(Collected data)
#####

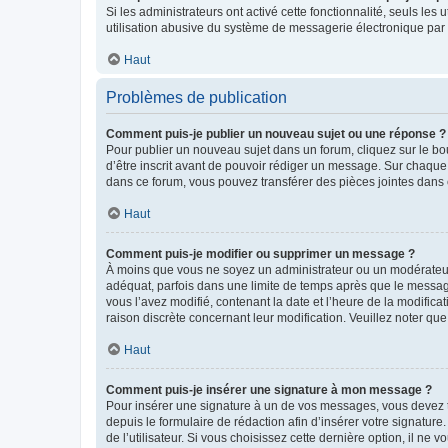
Si les administrateurs ont activé cette fonctionnalité, seuls le
utilisation abusive du système de messagerie électronique par d
Haut
Problèmes de publication
Comment puis-je publier un nouveau sujet ou une réponse ?
Pour publier un nouveau sujet dans un forum, cliquez sur le b
d’être inscrit avant de pouvoir rédiger un message. Sur chaque
dans ce forum, vous pouvez transférer des pièces jointes dans 
Haut
Comment puis-je modifier ou supprimer un message ?
À moins que vous ne soyez un administrateur ou un modérateu
adéquat, parfois dans une limite de temps après que le message
vous l’avez modifié, contenant la date et l’heure de la modificat
raison discrète concernant leur modification. Veuillez noter q
Haut
Comment puis-je insérer une signature à mon message ?
Pour insérer une signature à un de vos messages, vous devez to
depuis le formulaire de rédaction afin d’insérer votre signat
de l’utilisateur. Si vous choisissez cette dernière option, il ne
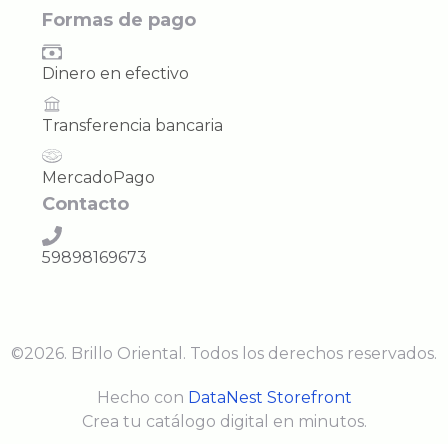
Formas de pago
Dinero en efectivo
Transferencia bancaria
MercadoPago
Contacto
59898169673
©
2026
.
Brillo Oriental
. Todos los derechos reservados.
Hecho con
DataNest Storefront
Crea tu catálogo digital en minutos.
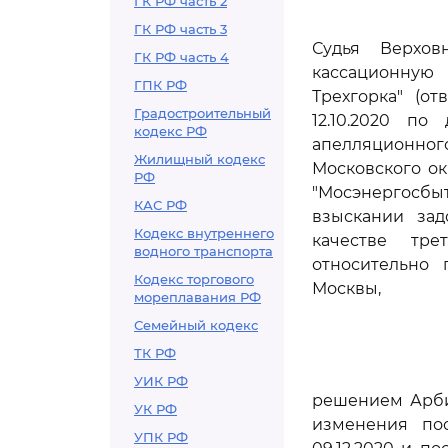
ГК РФ часть 2
ГК РФ часть 3
Судья Верхов
ГК РФ часть 4
кассационную
ГПК РФ
Трехгорка" (о
Градостроительный
12.10.2020 по
кодекс РФ
апелляционно
Жилищный кодекс
Московского ок
РФ
"Мосэнергосбыт
КАС РФ
взыскании зад
Кодекс внутреннего
качестве тре
водного транспорта
относительно 
Кодекс торгового
Москвы,
мореплавания РФ
Семейный кодекс
ТК РФ
УИК РФ
решением Арбит
УК РФ
изменения пос
УПК РФ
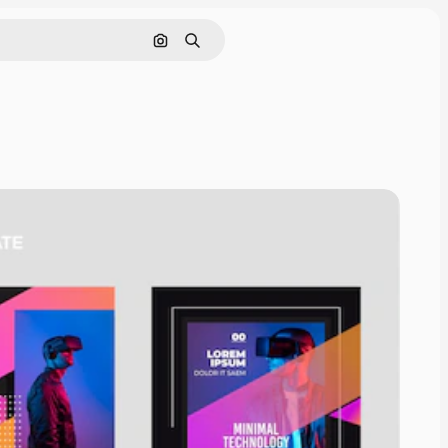
Cerca per immagine
Ricerca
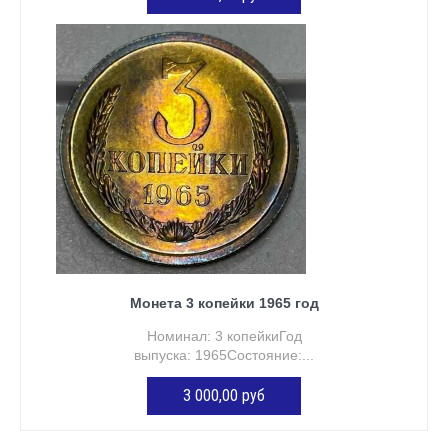
ДОБАВИТЬ В КОРЗИНУ
Монета 3 копейки 1965 год
Номинал: 3 копейкиГод
выпуска: 1965Состояние:...
3 000,00 руб
ДОБАВИТЬ В КОРЗИНУ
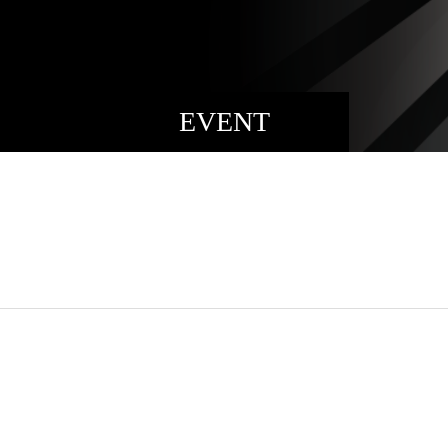
EVENT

#####

Write out exactly the lines above, from the very first through the line containing "Pour publier un", both kept, with the pictures removed.

- Output for this exercise -
Si les administrateurs ont activé cette fonctionnalité, seuls le
utilisation abusive du système de messagerie électronique par d
Haut
Problèmes de publication
Comment puis-je publier un nouveau sujet ou une réponse ?
Pour publier un nouveau sujet dans un forum, cliquez sur le b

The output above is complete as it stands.